Research in Focus is a series that highlights Neurobiology faculty members’ papers in peer-reviewed journals.
A study led by Alecia K. Gross, Ph.D., professor and vice chair for Research and Research Infrastructure in the Department of Neurobiology, was published in the Federation of American Societies for Experimental Biology (FASEB) Journal for the paper “NUDC is critical for rod photoreceptor function, maintenance, and survival.”
The first author was Mary Ann Garner, Ph.D., assistant professor in the Department of Neurobiology, and several trainees also contributed to the study, as well as faculty from the University of Utah’s Department of Ophthalmology and Visual Sciences.
The paper studies rod photoreceptors—specialized neurons in the retina that capture light in dim conditions. Their recent research has highlighted the crucial role of nuclear distribution protein c (NUDC) in these cells, filling a significant gap in scholarship on NUDC in the retina.
The study used a mouse model to knock out NUDC specifically in rod photoreceptors, avoiding widespread neurodegeneration. This research highlights NUDC’s critical role in these neurons, revealing rapid functional declines and structural issues when NUDC is absent.
To better understand the importance of this study, we sat down with Garner to discuss research findings.
Q: Can you describe the key findings of your recent publication?
This paper investigated the role of nuclear distribution protein c (NUDC) in rod photoreceptors, the neurons in the retina that capture photons of light in dim light conditions. NUDC is a protein that is involved in mitotic cell division and transportation along microtubules, and we found that loss of NUDC in rod photoreceptors caused mislocalization of the light-capturing rhodopsin, early functional losses, glial reactivity, ultrastructural abnormalities, and ultimately, rod photoreceptor degeneration.
Q: What inspired you to pursue this area of research?
Knocking NUDC out in a rod photoreceptor is an ideal way to study the postmitotic functions of this protein in a neuronal cell without causing devastating neurodegeneration. NUDC is a difficult protein to study in postmitotic cells since it is required for cell division. In other words, if we knocked out NUDC globally, an organism would not get past the one-cell stage. In our mouse model, NUDC was knocked out only in rod photoreceptors at P7-P8, which ensured that the rods cells developed and their outer segments – the portion of the rod photoreceptor that is full of the light-capturing protein rhodopsin – were beginning to form.
Q: How does your discovery advance our understanding of the brain and its functions?
Rods are highly specialized central nervous system neurons, and this research advances our understanding of the critical role of NUDC in postmitotic neurons in general and in rod photoreceptors in particular.

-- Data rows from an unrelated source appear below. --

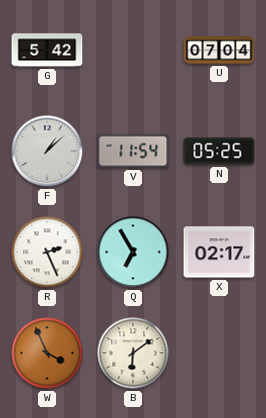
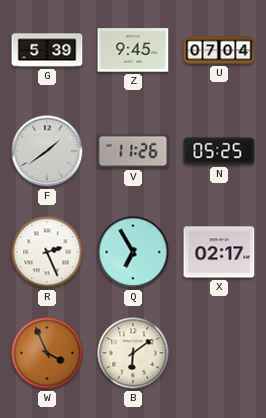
G: 5:42 -> 5:39
Z: none -> 9:45
F: 1:08 -> 1:39
V: 11:54 -> 11:26
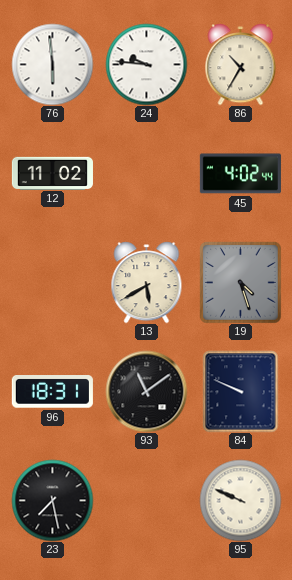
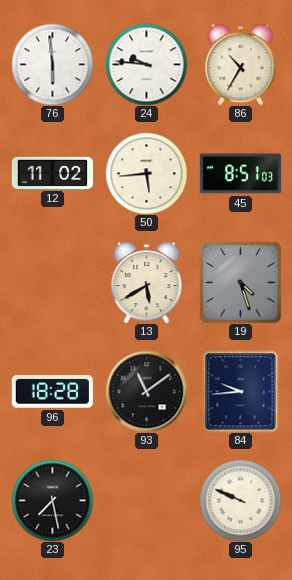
50: none -> 5:44
45: 4:02 -> 8:51
96: 18:31 -> 18:28
84: 9:49 -> 9:44
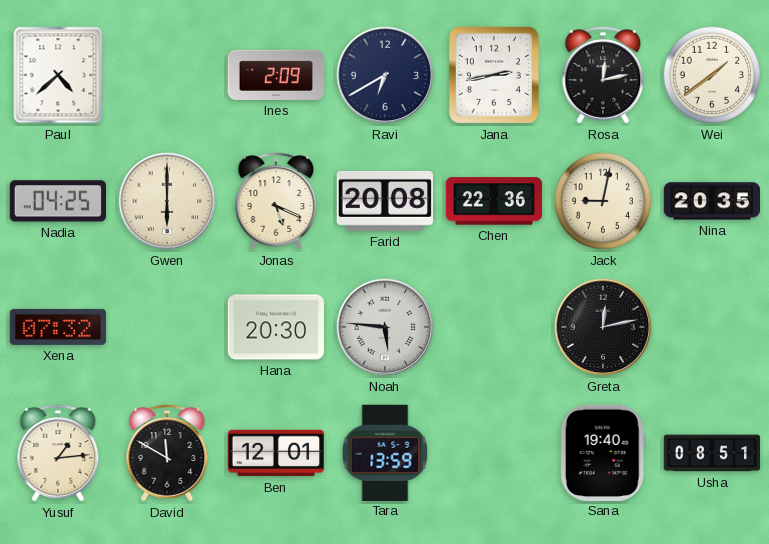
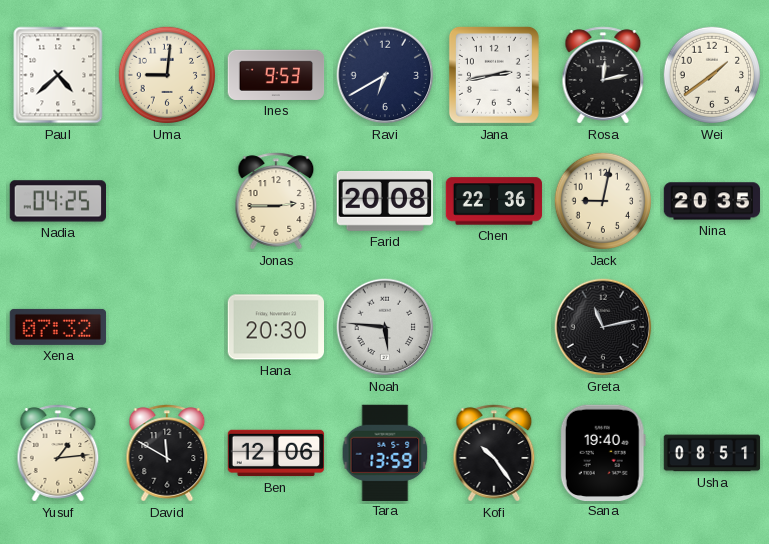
Uma: none -> 9:01
Ines: 2:09 -> 9:53
Gwen: 6:00 -> none
Jonas: 5:19 -> 2:45
Greta: 12:13 -> 11:13
Ben: 12:01 -> 12:06
Kofi: none -> 10:24
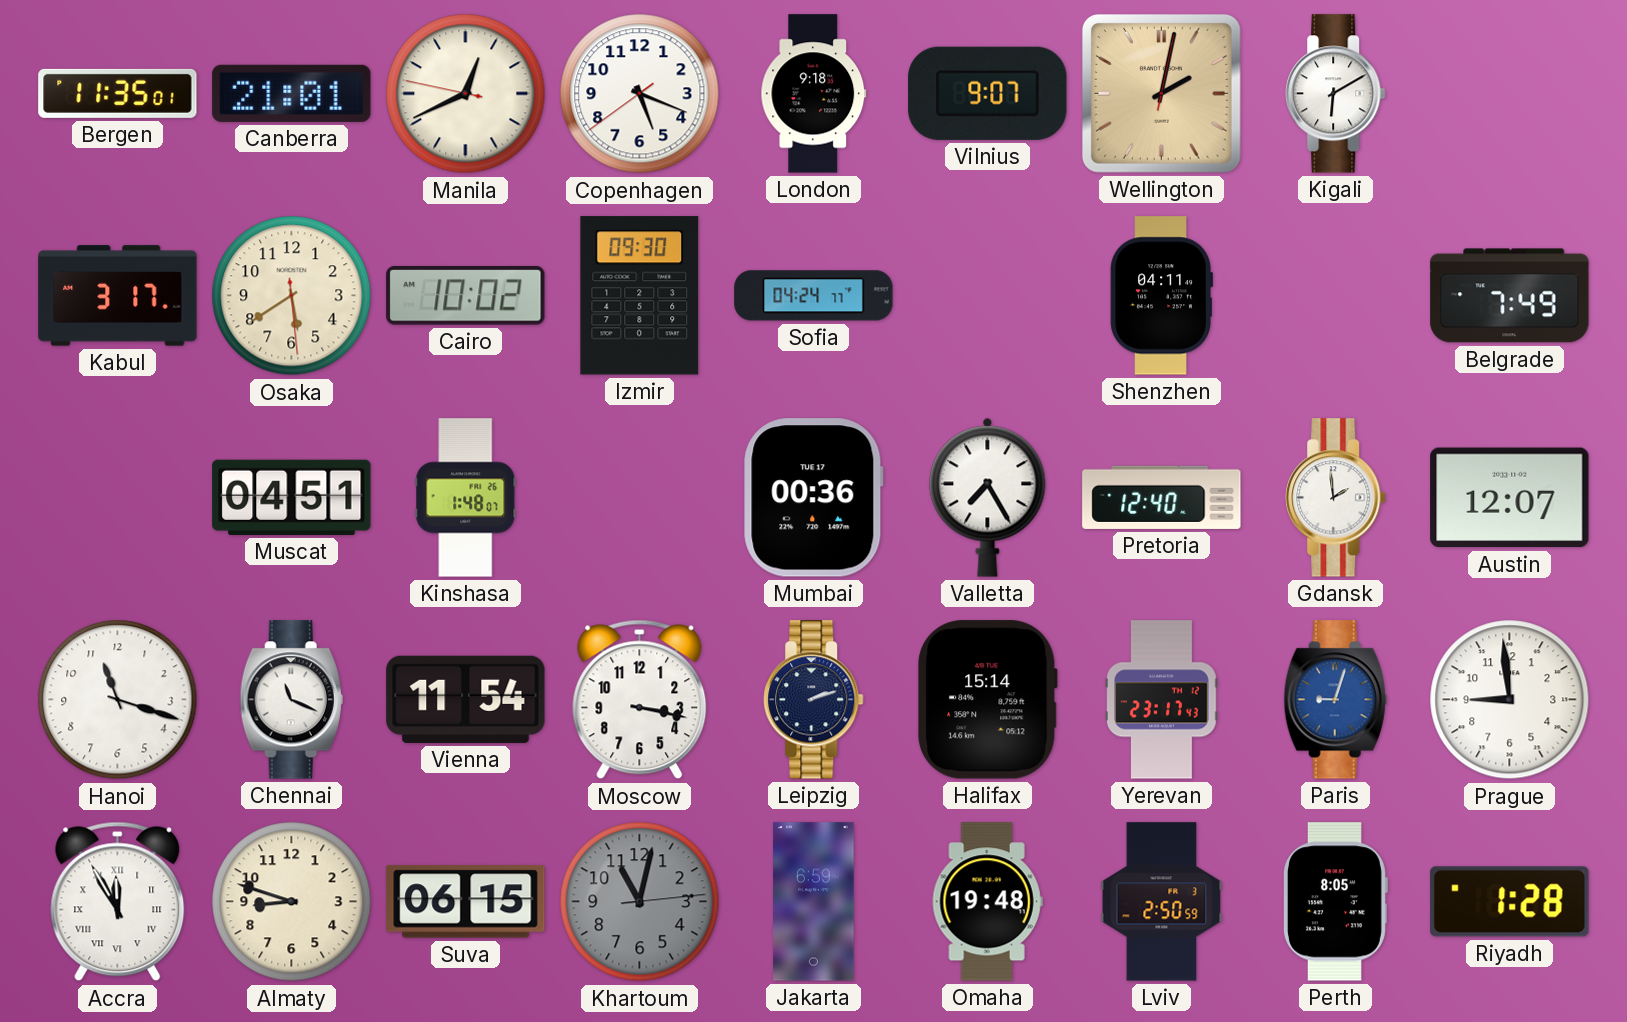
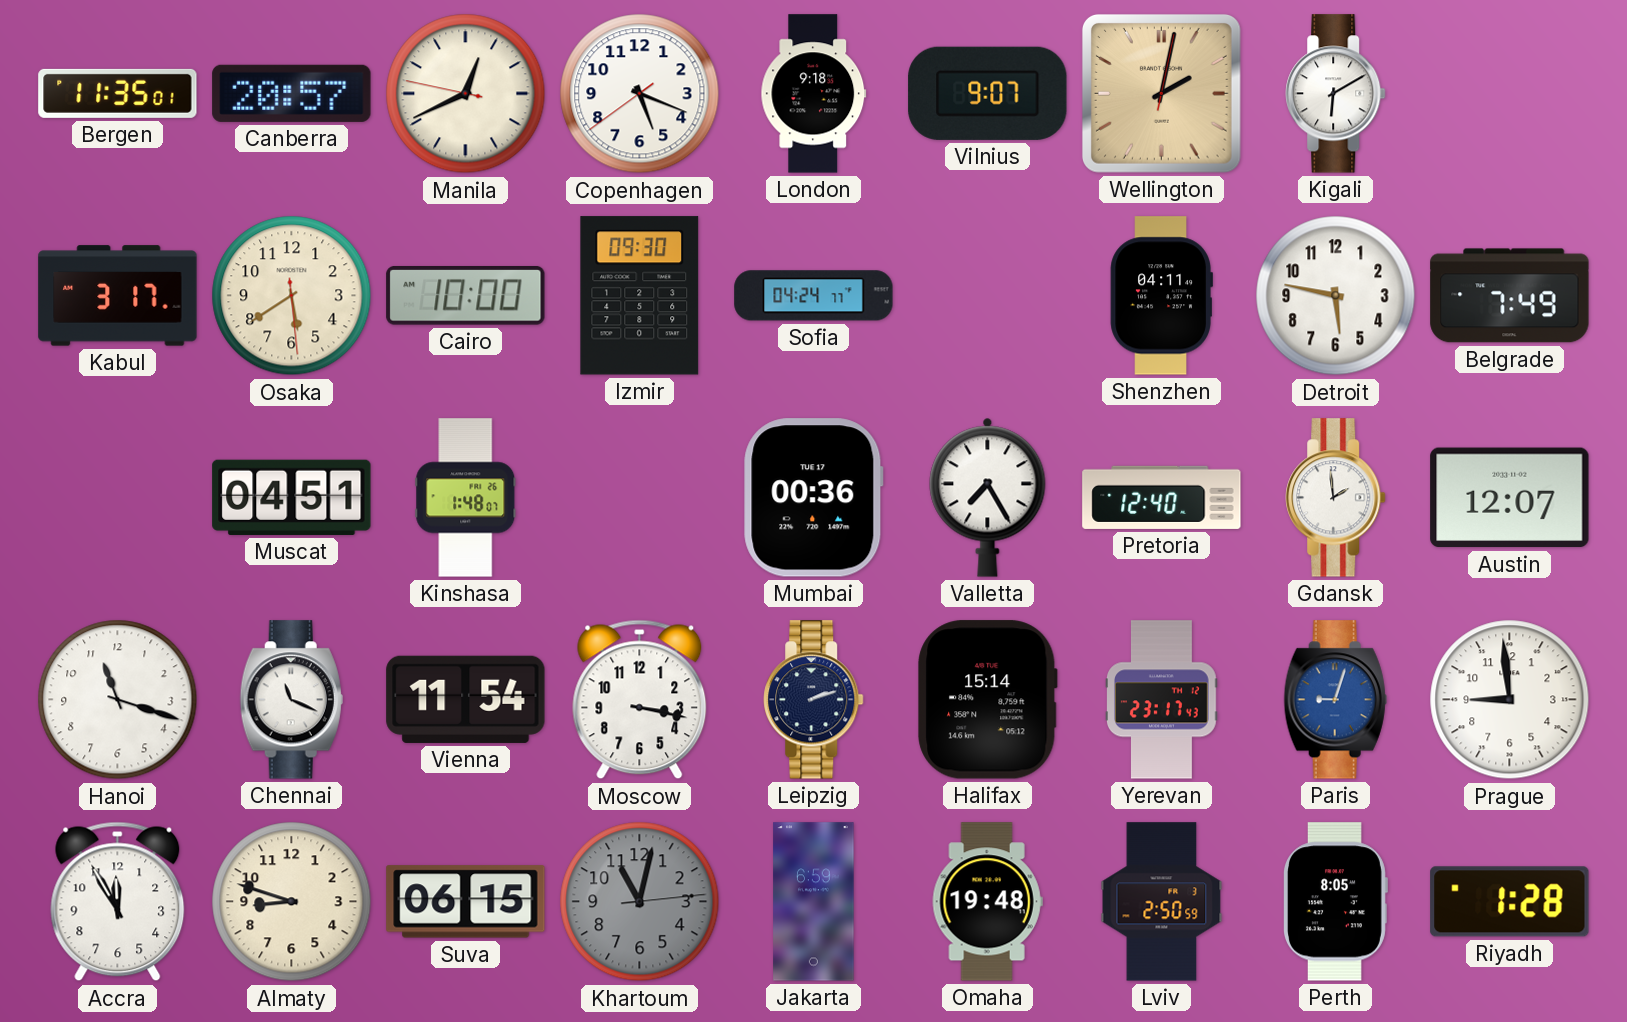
Canberra: 21:01 -> 20:57
Cairo: 10:02 -> 10:00
Detroit: none -> 5:47
Accra numerals: Roman -> Arabic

Q: Were there any surprising or unexpected results in your research?
We were surprised by the rapid functional losses in the mice lacking NUDC in rods alone. By three weeks, these mice showed decreases in rod function that were completely lost by six weeks of age. Additionally, the transmission electron microscopy (TEM) data showing the ultrastructural differences in the rods lacking NUDC showed some rods with overgrown disks while others exhibited abnormalities in the structure of the inner segment. Both of these could be attributed to abnormalities with the actin cytoskeleton (see Q8).
Q: How do you plan to build on this research in your future studies?

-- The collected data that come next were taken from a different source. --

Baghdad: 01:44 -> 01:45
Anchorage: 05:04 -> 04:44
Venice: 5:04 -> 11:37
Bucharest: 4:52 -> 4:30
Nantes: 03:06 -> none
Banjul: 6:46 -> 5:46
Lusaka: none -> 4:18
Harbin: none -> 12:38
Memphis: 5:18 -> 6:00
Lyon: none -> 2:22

NUDC interacts with another protein called cofilin 1 (CFL1). Unphosphorylated CFL1 normally binds to the actin cytoskeleton and is an effector of actin cytoskeletal reorganization. In this work, we found that NUDC and CFL1 were located in close proximity to one another in the rod inner segment and that loss of NUDC increased the pool of phosphorylated CFL1, which would affect its ability to bind to actin. CFL1 has been widely studied in the brain, however its role in retinal neurons is unknown. Our current work focuses on the role of CFL1 in rods and cones. This is especially important considering the important role of actin at the base of the outer segment as well as at the synapse.

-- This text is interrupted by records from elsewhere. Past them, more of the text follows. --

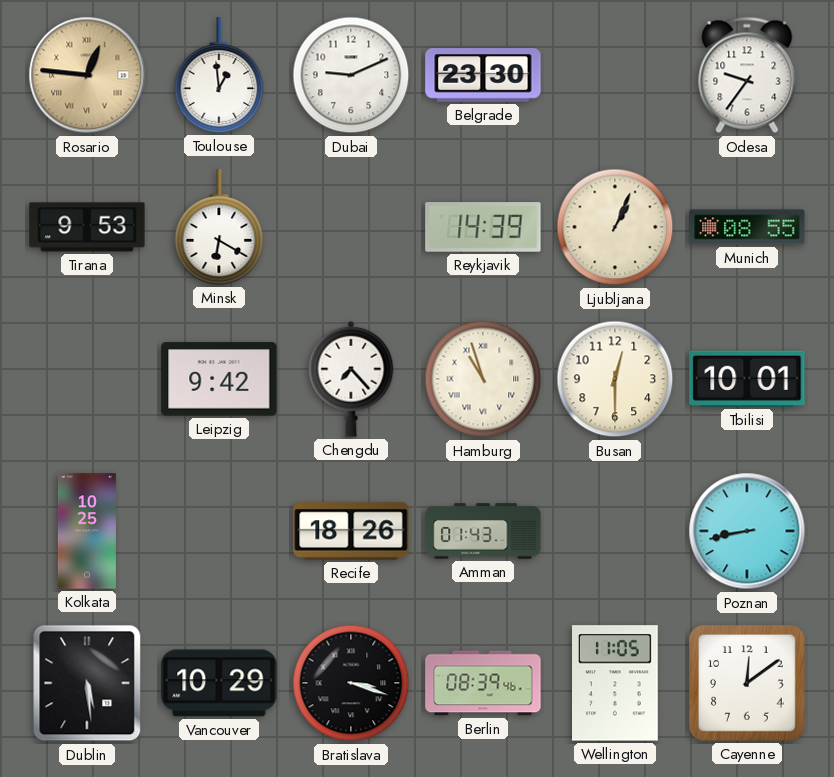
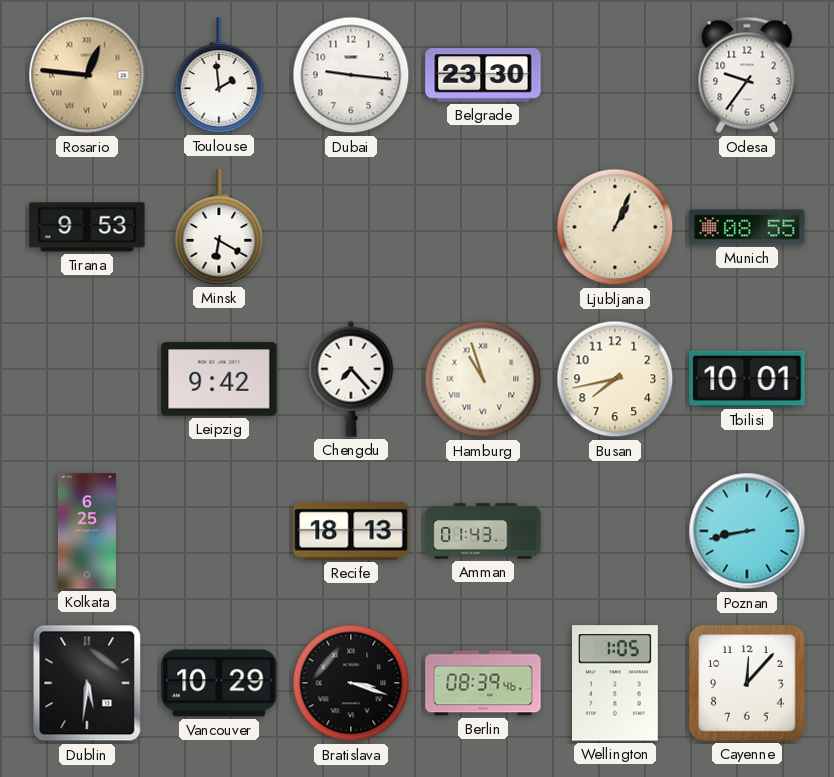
Toulouse: 12:59 -> 1:59
Dubai: 9:11 -> 9:16
Reykjavik: 14:39 -> none
Busan: 12:30 -> 7:43
Kolkata: 10:25 -> 6:25
Recife: 18:26 -> 18:13
Dublin: 5:29 -> 5:31
Wellington: 11:05 -> 1:05
Cayenne: 12:09 -> 12:07
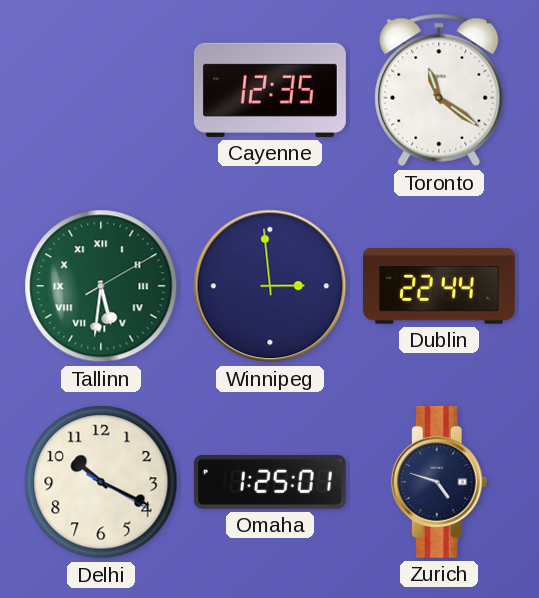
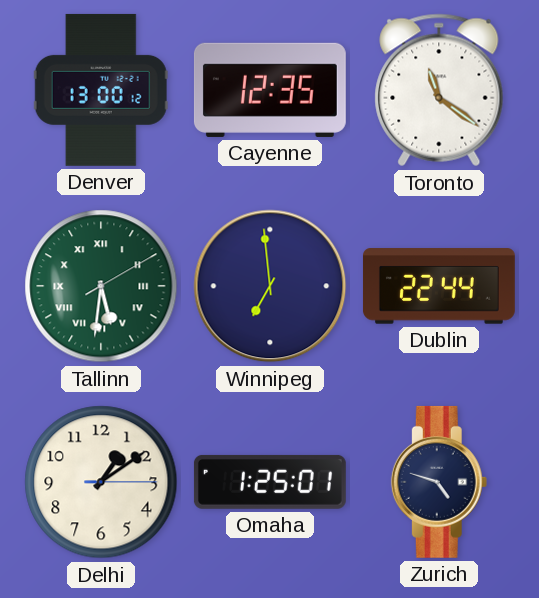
Denver: none -> 13:00
Winnipeg: 2:59 -> 6:59
Delhi: 10:19 -> 1:09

This study was contributed to by the following former trainees and colleagues: Meredith Hubbard, M.D., organ procurement specialist in the Legacy of Hope at UAB; Evan Boitet, Ph.D., assistant professor at Jefferson State Community College; Seth Hubbard, postbaccalaureate student at the National Institute of Health; Anushree Gade, medical student; Guoxin Ying, Ph.D., research assistant professor at the University of Utah; Bryan Jones, Ph.D., associate professor at the University of Utah; and Wolfgang Baehr, professor at the University of Utah.